What to work on:
The expected answer is the set of lines in the data below between the line holding "teams talk to their data the way they'd" and the line holding "managed to build", inclusive, written out exactly.

Stored dataset items:
______
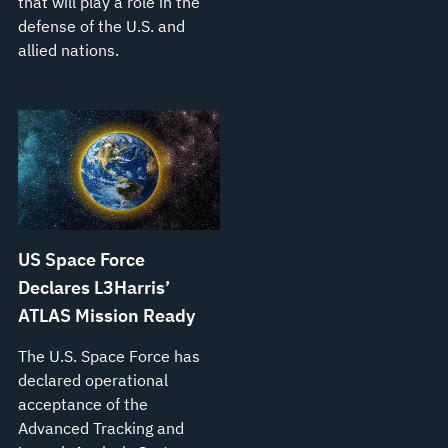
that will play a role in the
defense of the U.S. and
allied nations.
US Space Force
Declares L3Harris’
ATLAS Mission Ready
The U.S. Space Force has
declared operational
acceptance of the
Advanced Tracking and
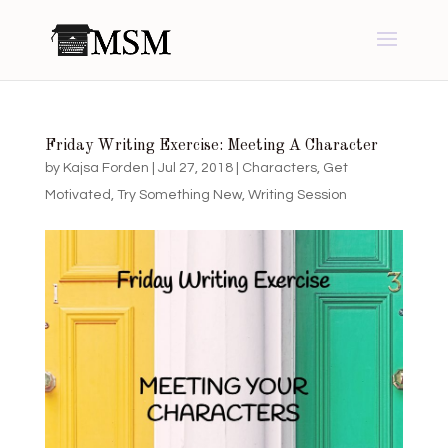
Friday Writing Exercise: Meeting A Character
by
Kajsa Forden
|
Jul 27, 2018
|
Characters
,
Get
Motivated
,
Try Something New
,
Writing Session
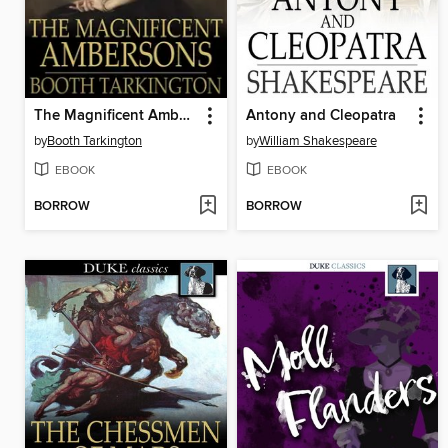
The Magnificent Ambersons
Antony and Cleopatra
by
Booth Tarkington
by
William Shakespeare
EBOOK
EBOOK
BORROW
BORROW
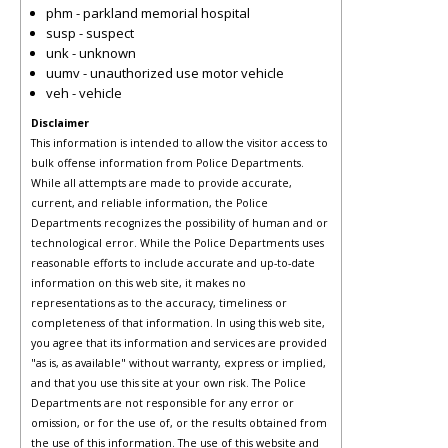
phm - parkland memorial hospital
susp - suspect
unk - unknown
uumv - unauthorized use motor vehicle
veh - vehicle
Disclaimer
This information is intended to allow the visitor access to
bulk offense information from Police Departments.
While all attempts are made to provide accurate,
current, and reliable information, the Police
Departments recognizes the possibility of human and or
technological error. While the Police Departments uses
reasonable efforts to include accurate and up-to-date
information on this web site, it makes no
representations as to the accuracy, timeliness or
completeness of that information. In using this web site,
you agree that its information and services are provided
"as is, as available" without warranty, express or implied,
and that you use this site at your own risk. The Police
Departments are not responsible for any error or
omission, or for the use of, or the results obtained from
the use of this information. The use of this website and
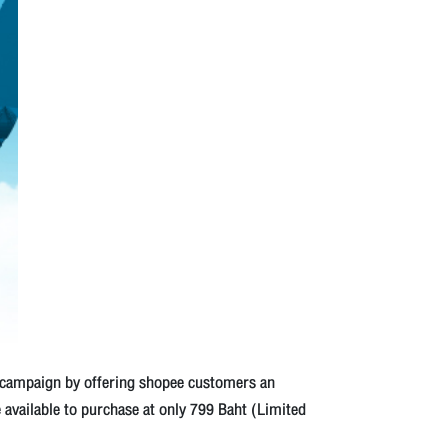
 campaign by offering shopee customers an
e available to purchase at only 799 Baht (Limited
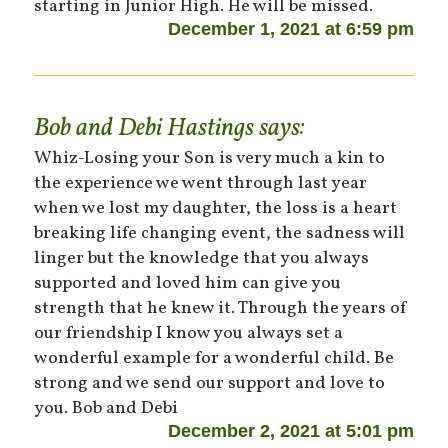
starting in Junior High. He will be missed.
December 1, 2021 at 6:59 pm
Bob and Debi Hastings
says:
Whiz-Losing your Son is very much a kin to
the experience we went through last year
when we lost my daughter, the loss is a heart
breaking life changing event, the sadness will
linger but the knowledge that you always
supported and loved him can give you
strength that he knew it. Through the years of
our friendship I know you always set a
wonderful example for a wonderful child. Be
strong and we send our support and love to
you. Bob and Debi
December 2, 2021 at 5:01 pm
______
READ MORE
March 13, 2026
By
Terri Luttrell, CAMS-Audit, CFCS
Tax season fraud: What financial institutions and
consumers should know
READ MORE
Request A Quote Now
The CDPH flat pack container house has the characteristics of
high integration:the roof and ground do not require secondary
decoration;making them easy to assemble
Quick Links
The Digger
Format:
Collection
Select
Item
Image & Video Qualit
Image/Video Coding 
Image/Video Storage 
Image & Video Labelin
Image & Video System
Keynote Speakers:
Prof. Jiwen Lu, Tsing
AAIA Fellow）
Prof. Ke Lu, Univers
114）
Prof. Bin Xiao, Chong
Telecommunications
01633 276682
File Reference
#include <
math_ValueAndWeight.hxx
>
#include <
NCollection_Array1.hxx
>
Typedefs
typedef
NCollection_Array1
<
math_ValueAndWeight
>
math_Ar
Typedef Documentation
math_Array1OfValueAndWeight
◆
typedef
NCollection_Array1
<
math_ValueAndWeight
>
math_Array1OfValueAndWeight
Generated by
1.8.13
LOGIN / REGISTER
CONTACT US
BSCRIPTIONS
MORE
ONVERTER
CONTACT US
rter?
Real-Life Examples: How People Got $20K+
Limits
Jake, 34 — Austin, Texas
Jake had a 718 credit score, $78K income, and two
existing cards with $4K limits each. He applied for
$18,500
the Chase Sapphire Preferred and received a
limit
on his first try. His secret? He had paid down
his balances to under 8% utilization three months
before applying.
______
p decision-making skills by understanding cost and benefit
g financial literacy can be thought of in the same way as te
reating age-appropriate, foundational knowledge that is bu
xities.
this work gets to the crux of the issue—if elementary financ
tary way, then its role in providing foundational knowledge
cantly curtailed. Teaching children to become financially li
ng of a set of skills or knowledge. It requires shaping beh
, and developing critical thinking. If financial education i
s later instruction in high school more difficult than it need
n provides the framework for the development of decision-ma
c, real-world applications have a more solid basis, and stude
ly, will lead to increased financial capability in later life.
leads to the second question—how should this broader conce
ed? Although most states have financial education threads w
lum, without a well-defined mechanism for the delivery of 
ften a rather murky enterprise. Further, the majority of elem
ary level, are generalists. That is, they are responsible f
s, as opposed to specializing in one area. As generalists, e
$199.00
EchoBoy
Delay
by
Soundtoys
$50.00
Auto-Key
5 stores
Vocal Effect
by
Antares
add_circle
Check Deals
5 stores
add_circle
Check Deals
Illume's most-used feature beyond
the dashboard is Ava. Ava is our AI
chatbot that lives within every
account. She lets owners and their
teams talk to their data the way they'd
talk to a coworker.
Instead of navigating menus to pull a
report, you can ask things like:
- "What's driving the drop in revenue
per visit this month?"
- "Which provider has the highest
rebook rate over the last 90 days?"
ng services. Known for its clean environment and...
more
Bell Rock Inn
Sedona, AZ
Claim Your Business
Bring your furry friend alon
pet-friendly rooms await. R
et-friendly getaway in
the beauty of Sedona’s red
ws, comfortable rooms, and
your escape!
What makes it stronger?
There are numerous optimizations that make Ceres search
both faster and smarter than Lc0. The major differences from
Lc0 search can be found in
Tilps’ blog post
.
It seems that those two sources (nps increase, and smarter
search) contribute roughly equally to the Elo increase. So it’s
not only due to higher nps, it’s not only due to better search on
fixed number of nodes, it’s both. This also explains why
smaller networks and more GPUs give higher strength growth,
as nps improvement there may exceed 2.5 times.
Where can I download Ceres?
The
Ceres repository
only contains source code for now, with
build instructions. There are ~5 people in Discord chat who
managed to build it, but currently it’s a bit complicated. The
______
Exercise solution:
teams talk to their data the way they'd
talk to a coworker.
Instead of navigating menus to pull a
report, you can ask things like:
- "What's driving the drop in revenue
per visit this month?"
- "Which provider has the highest
rebook rate over the last 90 days?"
ng services. Known for its clean environment and...
more
Bell Rock Inn
Sedona, AZ
Claim Your Business
Bring your furry friend alon
pet-friendly rooms await. R
et-friendly getaway in
the beauty of Sedona’s red
ws, comfortable rooms, and
your escape!
What makes it stronger?
There are numerous optimizations that make Ceres search
both faster and smarter than Lc0. The major differences from
Lc0 search can be found in
Tilps’ blog post
.
It seems that those two sources (nps increase, and smarter
search) contribute roughly equally to the Elo increase. So it’s
not only due to higher nps, it’s not only due to better search on
fixed number of nodes, it’s both. This also explains why
smaller networks and more GPUs give higher strength growth,
as nps improvement there may exceed 2.5 times.
Where can I download Ceres?
The
Ceres repository
only contains source code for now, with
build instructions. There are ~5 people in Discord chat who
managed to build it, but currently it’s a bit complicated. The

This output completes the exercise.